• RECORDED DATA:
- - -

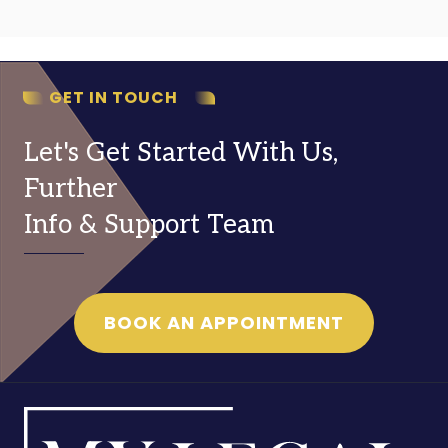
GET IN TOUCH
Let's Get Started With Us,
Further
Info & Support Team
BOOK AN APPOINTMENT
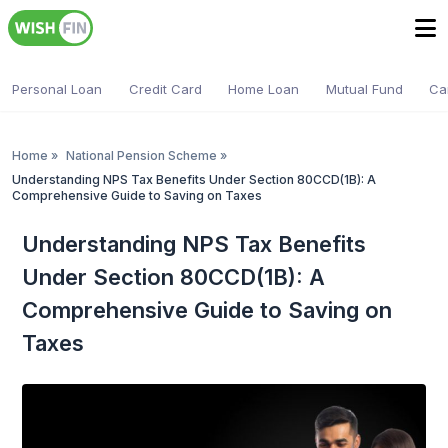
Personal Loan
Credit Card
Home Loan
Mutual Fund
Ca
Home
»
National Pension Scheme
»
Understanding NPS Tax Benefits Under Section 80CCD(1B): A
Comprehensive Guide to Saving on Taxes
Understanding NPS Tax Benefits
Under Section 80CCD(1B): A
Comprehensive Guide to Saving on
Taxes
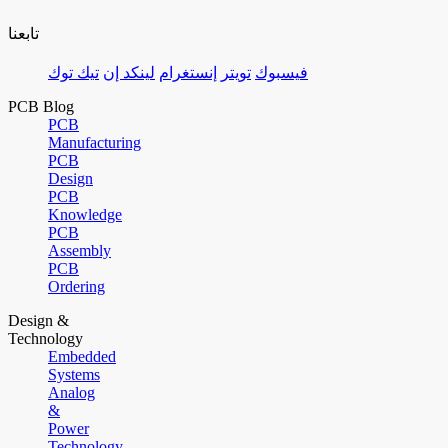
تابعنا
تيك توك
لينكد إن
إنستغرام
تويتر
فيسبوك
PCB Blog
PCB
Manufacturing
PCB
Design
PCB
Knowledge
PCB
Assembly
PCB
Ordering
Design &
Technology
Embedded
Systems
Analog
&
Power
Technology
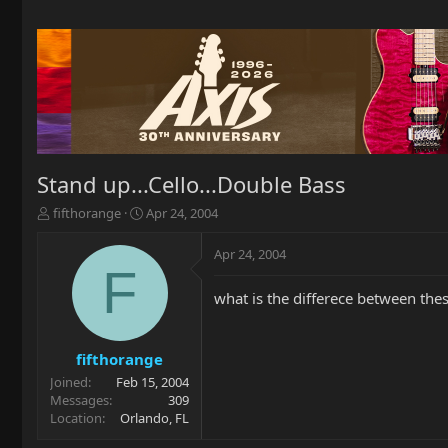
Stand up...Cello...Double Bass
T
S
fifthorange
Apr 24, 2004
h
t
r
a
Apr 24, 2004
e
r
F
a
t
what is the differece between the
d
d
s
a
t
t
a
e
fifthorange
r
Joined
Feb 15, 2004
t
Messages
309
e
Location
Orlando, FL
r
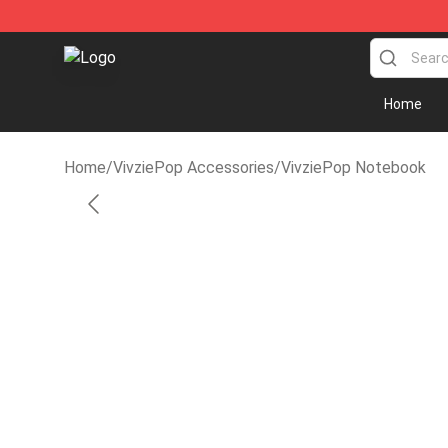
VivziePop Shop ⚡️ Official VivziePop Merchandise Sto
Home
Home
/
VivziePop Accessories
/
VivziePop Notebook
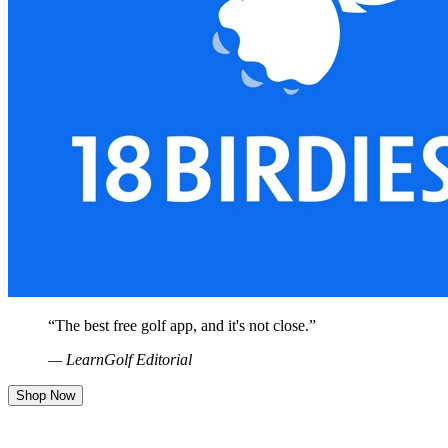
“
The best free golf app, and it's not close.
”
— LearnGolf Editorial
Shop Now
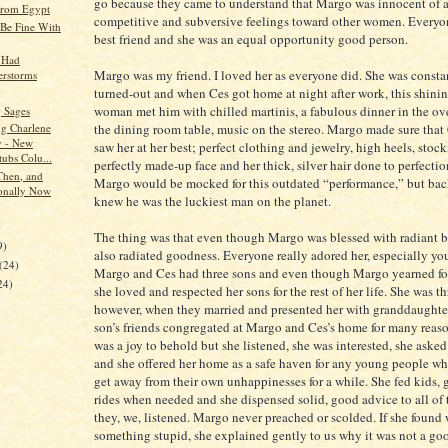
go because they came to understand that Margo was innocent of 
from Egypt
competitive and subversive feelings toward other women. Everyo
Be Fine With
best friend and she was an equal opportunity good person.
 Had
Margo was my friend. I loved her as everyone did. She was consta
rstorms
turned-out and when Ces got home at night after work, this shinin
woman met him with chilled martinis, a fabulous dinner in the ov
 Sages
the dining room table, music on the stereo. Margo made sure that
ng Charlene
 - New
saw her at her best; perfect clothing and jewelry, high heels, stock
tubs Colu...
perfectly made-up face and her thick, silver hair done to perfecti
Then, and
Margo would be mocked for this outdated “performance,” but bac
onally Now
knew he was the luckiest man on the planet.
)
The thing was that even though Margo was blessed with radiant b
9)
also radiated goodness. Everyone really adored her, especially y
(24)
Margo and Ces had three sons and even though Margo yearned fo
24)
she loved and respected her sons for the rest of her life. She was th
however, when they married and presented her with granddaughters
son’s friends congregated at Margo and Ces’s home for many reas
was a joy to behold but she listened, she was interested, she aske
and she offered her home as a safe haven for any young people w
get away from their own unhappinesses for a while. She fed kids,
rides when needed and she dispensed solid, good advice to all of
they, we, listened. Margo never preached or scolded. If she found
something stupid, she explained gently to us why it was not a go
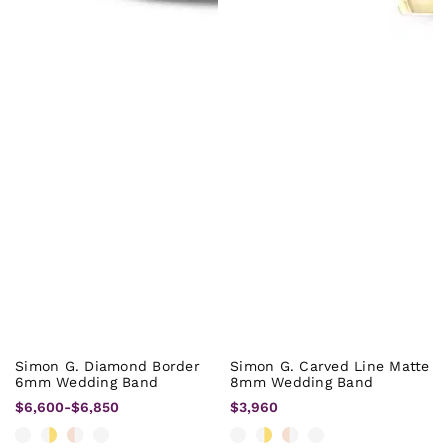
Simon G. Diamond Border
Simon G. Carved Line Matte
6mm Wedding Band
8mm Wedding Band
$6,600
-
$6,850
$3,960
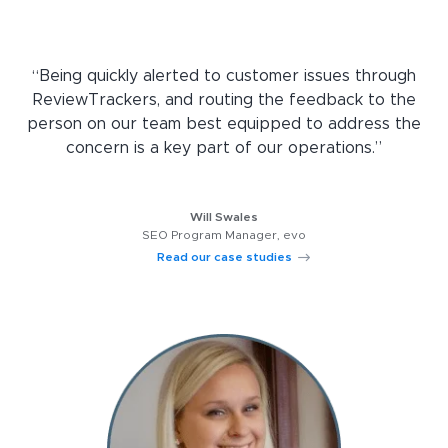
“Being quickly alerted to customer issues through
ReviewTrackers, and routing the feedback to the
person on our team best equipped to address the
concern is a key part of our operations.”
Will Swales
SEO Program Manager, evo
Read our case studies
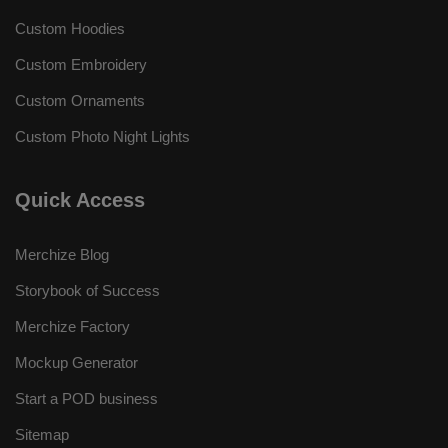
Custom Hoodies
Custom Embroidery
Custom Ornaments
Custom Photo Night Lights
Quick Access
Merchize Blog
Storybook of Success
Merchize Factory
Mockup Generator
Start a POD business
Sitemap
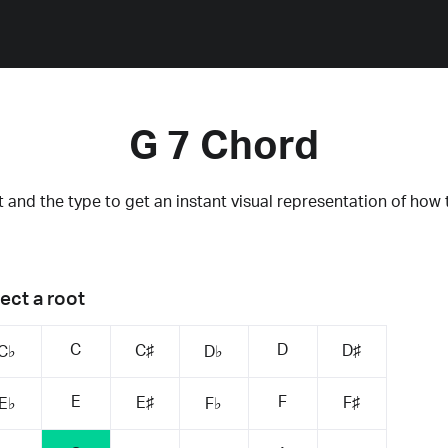
G 7 Chord
 and the type to get an instant visual representation of how 
ect a root
C
D
C♯
D♯
C♭
D♭
E
F
E♯
F♯
E♭
F♭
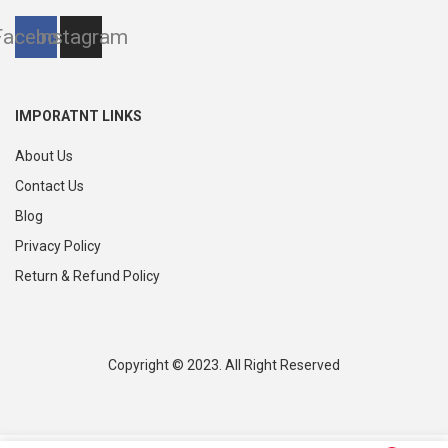
Facebook
Instagram
IMPORATNT LINKS
About Us
Contact Us
Blog
Privacy Policy
Return & Refund Policy
Copyright © 2023. All Right Reserved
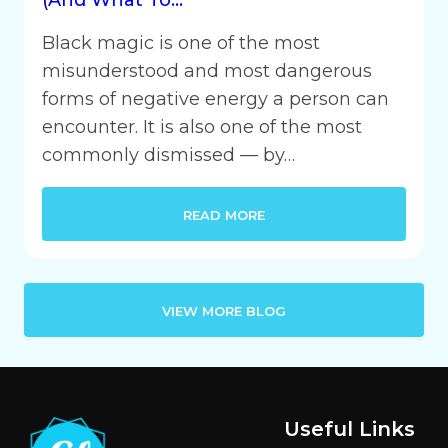
Black magic is one of the most
misunderstood and most dangerous
forms of negative energy a person can
encounter. It is also one of the most
commonly dismissed — by…
READ MORE
VIEW MORE BLOG
Useful Links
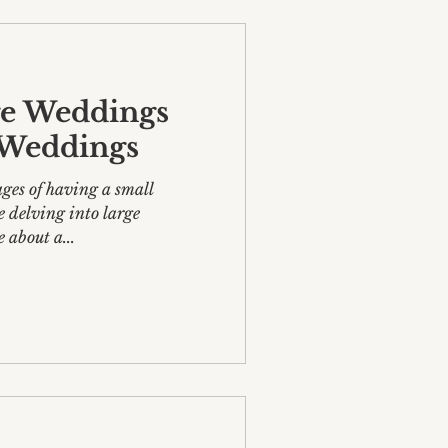
ge Weddings
e Weddings
ges of having a small
love about a...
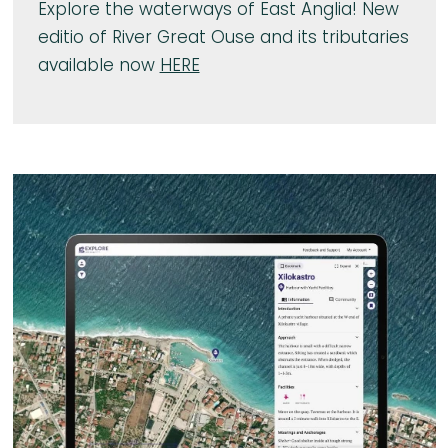
Explore the waterways of East Anglia! New
editio of River Great Ouse and its tributaries
available now
HERE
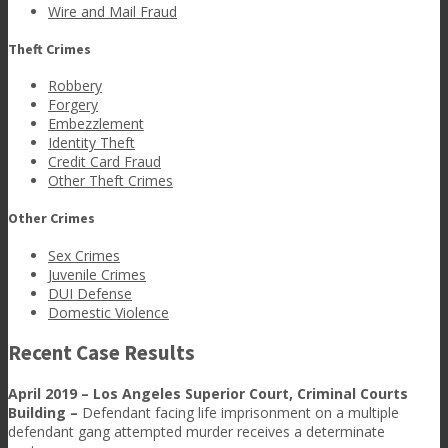
Wire and Mail Fraud
Theft Crimes
Robbery
Forgery
Embezzlement
Identity Theft
Credit Card Fraud
Other Theft Crimes
Other Crimes
Sex Crimes
Juvenile Crimes
DUI Defense
Domestic Violence
Recent Case Results
April 2019 – Los Angeles Superior Court, Criminal Courts
Building –
Defendant facing life imprisonment on a multiple
defendant gang attempted murder receives a determinate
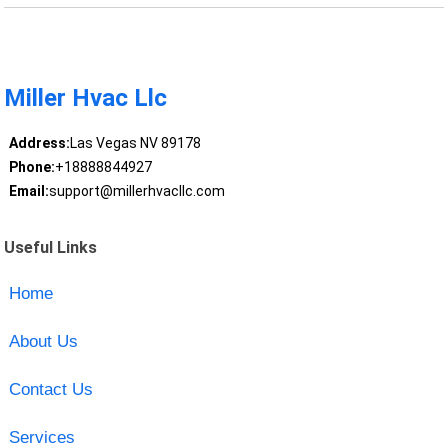
Miller Hvac Llc
Address:
Las Vegas NV 89178
Phone:
+18888844927
Email:
support@millerhvacllc.com
Useful Links
Home
About Us
Contact Us
Services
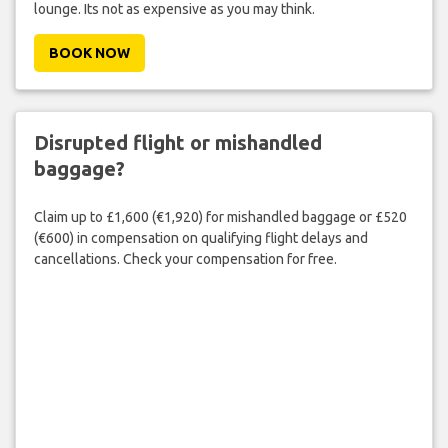
lounge. Its not as expensive as you may think.
BOOK NOW
Disrupted flight or mishandled
baggage?
Claim up to £1,600 (€1,920) for mishandled baggage or £520
(€600) in compensation on qualifying flight delays and
cancellations. Check your compensation for free.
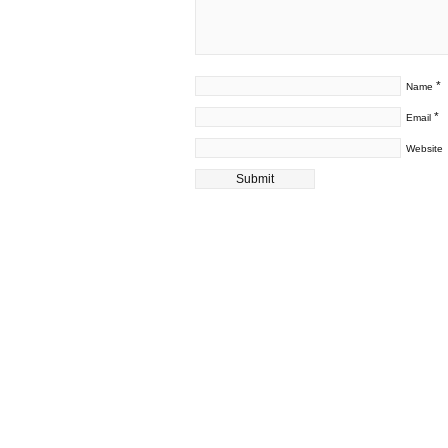
*
Name
*
Email
Website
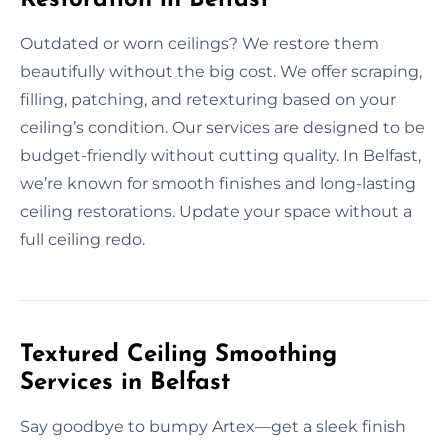
Outdated or worn ceilings? We restore them
beautifully without the big cost. We offer scraping,
filling, patching, and retexturing based on your
ceiling’s condition. Our services are designed to be
budget-friendly without cutting quality. In Belfast,
we’re known for smooth finishes and long-lasting
ceiling restorations. Update your space without a
full ceiling redo.
Textured Ceiling Smoothing
Services in Belfast
Say goodbye to bumpy Artex—get a sleek finish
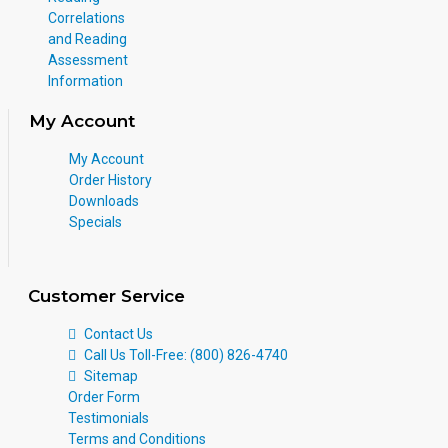
Correlations
and Reading
Assessment
Information
My Account
My Account
Order History
Downloads
Specials
Customer Service
Contact Us
Call Us Toll-Free: (800) 826-4740
Sitemap
Order Form
Testimonials
Terms and Conditions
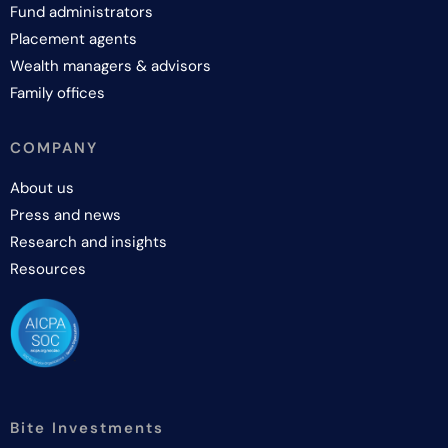
Fund administrators
Placement agents
Wealth managers & advisors
Family offices
COMPANY
About us
Press and news
Research and insights
Resources
Bite Investments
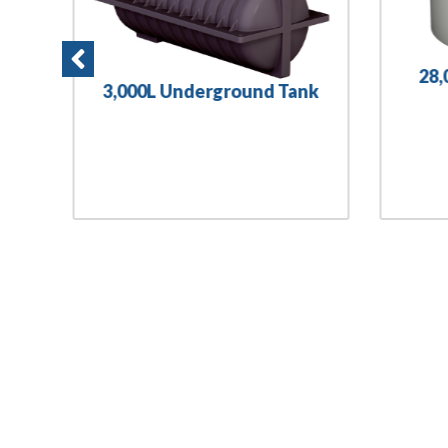
28,
3,000L Underground Tank
nk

- - -

• PROBLEM DETAILS: All entries above, minus the pictures, should be repeated exactly.

• TASK RESPONSE:
GET IN TOUCH
Let's Get Started With Us,
Further
Info & Support Team
BOOK AN APPOINTMENT
Personal Loan
Credit Card
Home Loan
Mutual Fund
Ca
Home
»
National Pension Scheme
»
Understanding NPS Tax Benefits Under Section 80CCD(1B): A
Comprehensive Guide to Saving on Taxes
Understanding NPS Tax Benefits
Under Section 80CCD(1B): A
Comprehensive Guide to Saving on
Taxes
تابعنا
تيك توك
لينكد إن
إنستغرام
تويتر
فيسبوك
PCB Blog
PCB
Manufacturing
PCB
Design
PCB
Knowledge
PCB
Assembly
PCB
Ordering
Design &
Technology
Embedded
Systems
Analog
&
Power
Technology
Stand up...Cello...Double Bass
T
S
fifthorange
Apr 24, 2004
h
t
r
a
Apr 24, 2004
e
r
F
a
t
what is the differece between the
d
d
s
a
t
t
a
e
fifthorange
r
Joined
Feb 15, 2004
t
Messages
309
e
Location
Orlando, FL
r
VivziePop Shop ⚡️ Official VivziePop Merchandise Sto
Home
Home
/
VivziePop Accessories
/
VivziePop Notebook
“
The best free golf app, and it's not close.
”
— LearnGolf Editorial
Shop Now
go because they came to understand that Margo was innocent of 
from Egypt
competitive and subversive feelings toward other women. Everyo
Be Fine With
best friend and she was an equal opportunity good person.
 Had
Margo was my friend. I loved her as everyone did. She was consta
rstorms
turned-out and when Ces got home at night after work, this shinin
woman met him with chilled martinis, a fabulous dinner in the ov
 Sages
the dining room table, music on the stereo. Margo made sure that
ng Charlene
 - New
saw her at her best; perfect clothing and jewelry, high heels, stock
tubs Colu...
perfectly made-up face and her thick, silver hair done to perfecti
Then, and
Margo would be mocked for this outdated “performance,” but bac
onally Now
knew he was the luckiest man on the planet.
)
The thing was that even though Margo was blessed with radiant b
9)
also radiated goodness. Everyone really adored her, especially y
(24)
Margo and Ces had three sons and even though Margo yearned fo
24)
she loved and respected her sons for the rest of her life. She was th
however, when they married and presented her with granddaughters
son’s friends congregated at Margo and Ces’s home for many reas
was a joy to behold but she listened, she was interested, she aske
and she offered her home as a safe haven for any young people w
get away from their own unhappinesses for a while. She fed kids,
rides when needed and she dispensed solid, good advice to all of
they, we, listened. Margo never preached or scolded. If she found
something stupid, she explained gently to us why it was not a go
Simon G. Diamond Border
Simon G. Carved Line Matte
6mm Wedding Band
8mm Wedding Band
$6,600
-
$6,850
$3,960
“Being quickly alerted to customer issues through
ReviewTrackers, and routing the feedback to the
person on our team best equipped to address the
concern is a key part of our operations.”
Will Swales
SEO Program Manager, evo
Read our case studies
Custom Hoodies
Custom Embroidery
Custom Ornaments
Custom Photo Night Lights
Quick Access
Merchize Blog
Storybook of Success
Merchize Factory
Mockup Generator
Start a POD business
Sitemap
G 7 Chord
 and the type to get an instant visual representation of how 
ect a root
C
D
C♯
D♯
C♭
D♭
E
F
E♯
F♯
E♭
F♭
Facebook
Instagram
IMPORATNT LINKS
About Us
Contact Us
Blog
Privacy Policy
Return & Refund Policy
Copyright © 2023. All Right Reserved
Black magic is one of the most
misunderstood and most dangerous
forms of negative energy a person can
encounter. It is also one of the most
commonly dismissed — by…
READ MORE
VIEW MORE BLOG
Useful Links
ge Weddings
e Weddings
ges of having a small
love about a...
Explore the waterways of East Anglia! New
editio of River Great Ouse and its tributaries
available now
HERE
Wire and Mail Fraud
Theft Crimes
Robbery
Forgery
Embezzlement
Identity Theft
Credit Card Fraud
Other Theft Crimes
Other Crimes
Sex Crimes
Juvenile Crimes
DUI Defense
Domestic Violence
Recent Case Results
April 2019 – Los Angeles Superior Court, Criminal Courts
Building –
Defendant facing life imprisonment on a multiple
defendant gang attempted murder receives a determinate
Miller Hvac Llc
Address:
Las Vegas NV 89178
Phone:
+18888844927
Email:
support@millerhvacllc.com
Useful Links
Home
About Us
Contact Us
Services
lounge. Its not as expensive as you may think.
BOOK NOW
Disrupted flight or mishandled
baggage?
Claim up to £1,600 (€1,920) for mishandled baggage or £520
(€600) in compensation on qualifying flight delays and
cancellations. Check your compensation for free.
*
Name
*
Email
Website
Outdated or worn ceilings? We restore them
beautifully without the big cost. We offer scraping,
filling, patching, and retexturing based on your
ceiling’s condition. Our services are designed to be
budget-friendly without cutting quality. In Belfast,
we’re known for smooth finishes and long-lasting
ceiling restorations. Update your space without a
full ceiling redo.
Textured Ceiling Smoothing
Services in Belfast
Say goodbye to bumpy Artex—get a sleek finish
Correlations
and Reading
Assessment
Information
My Account
My Account
Order History
Downloads
Specials
Customer Service
Contact Us
Call Us Toll-Free: (800) 826-4740
Sitemap
Order Form
Testimonials
Terms and Conditions
Fund administrators
Placement agents
Wealth managers & advisors
Family offices
COMPANY
About us
Press and news
Research and insights
Resources
Bite Investments
28,
3,000L Underground Tank
nk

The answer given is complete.